According to the Berkeley page, the branch lengths in a phylogeny “indicate amount of character change.” They also say that clades include their ancestor, so your insistence that B is not a salp is a semantic, not a mathematical objection. I am not a master of nomenclature, and I’ve tried to point out that I may not have the right label for a given tree topology. In any case, we are concerned with three topologies: a tiny clade that includes only D, a much larger clade that includes B,D and E, and a giant clade that includes the whole tree. To me, the question of likeness inherently involves physical characteristics of the organisms or groups, so I want a metric that involves character change, thus my choice to compare length AB with length BD, consistent with the two Berkeley concepts I have mentioned.

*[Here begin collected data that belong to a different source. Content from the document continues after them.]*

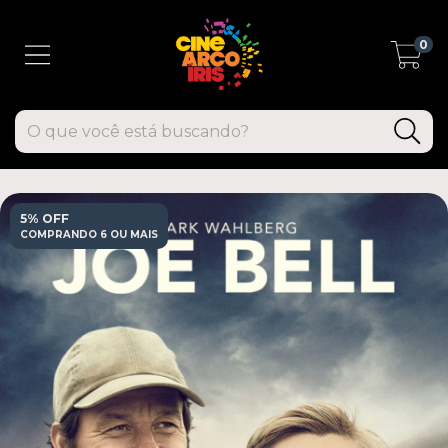
0
5% OFF
COMPRANDO 6 OU MAIS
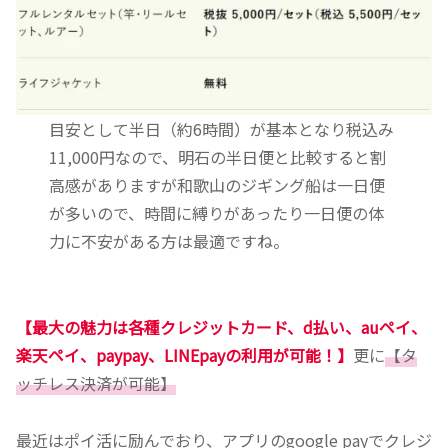
目安として半日（約6時間）が基本となり税込み
11,000円なので、明石の半日便と比較すると割
高感がありますが和歌山のジギング船は一日便
が多いので、時間に縛りがあったり一日便の体
力に不安がある方は最適ですね。
【最大の魅力は各種クレジットカード、d払い、auペイ、
楽天ペイ、paypay、LINEpayの利用が可能！】
更に
【タ
ッチレス決済が可能】
最近はポイ活に励んでおり、アプリのgoogle payでクレジ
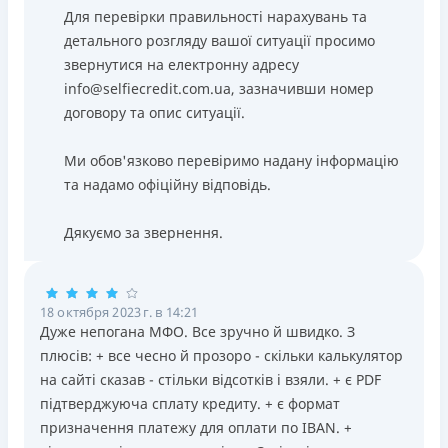
Для перевірки правильності нарахувань та
детального розгляду вашої ситуації просимо
звернутися на електронну адресу
info@selfiecredit.com.ua, зазначивши номер
договору та опис ситуації.
Ми обов'язково перевіримо надану інформацію
та надамо офіційну відповідь.
Дякуємо за звернення.
18 октября 2023 г. в 14:21
Дуже непогана МФО. Все зручно й швидко. З
плюсів: + все чесно й прозоро - скільки калькулятор
на сайті сказав - стільки відсотків і взяли. + є PDF
підтверджуюча сплату кредиту. + є формат
призначення платежу для оплати по IBAN. +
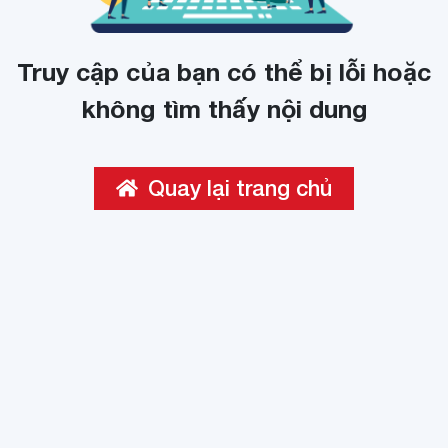
Truy cập của bạn có thể bị lỗi hoặc
không tìm thấy nội dung
Quay lại trang chủ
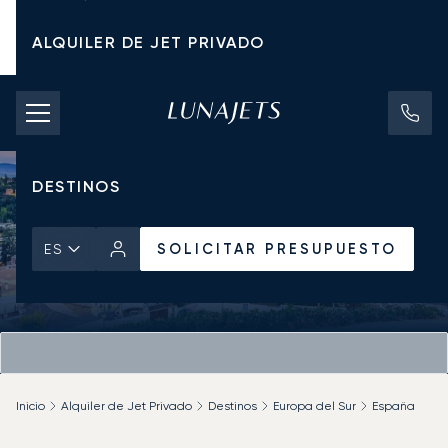
ALQUILER DE JET PRIVADO
TARIFAS DE CHÁRTER
JETS PRIVADOS
DESTINOS
SOLICITAR PRESUPUESTO
ES
Inicio
Alquiler de Jet Privado
Destinos
Europa del Sur
España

Since salps are a derived tunicate, we may need a slightly more complex tree that splits at E so we have a clade that is truly just salps and not all tunicates or Urochordates. In that case, we’d want to compare length ABE with length DBE.
See, the problem with that interpretation is that the common ancestor B could be just as accurately described as a salp or a human, so deciding that that is a semantic or mathematical cut-off for salps is incorrect. We’re far afield, here, and while I think you’re dead wrong, I don’t disagree with the notion that examining evolutionary history is a fairly abstract process, but that’s not what we’re talking about, and you’re actually oversimplifying evolutionary processes by inferring a hierarchy in which basal branches are somehow less-evolved and therefore more closely related to their common ancestor than more derived forms.
I presented a taxonomic fail, in which a modern organism was misidentified as another modern organism. I posited that this taxonomic fail was so bad that despite some trivial morphological similarities, they would have been more correct to misidentify it as a third modern organism (one that is closely related, but so morphologically different that anyone could see that they were not the same). You then argued that modern organism E is more closely related to modern organism C than to modern organism D because common ancestor B is more closely related to common ancestor A. This is wrong.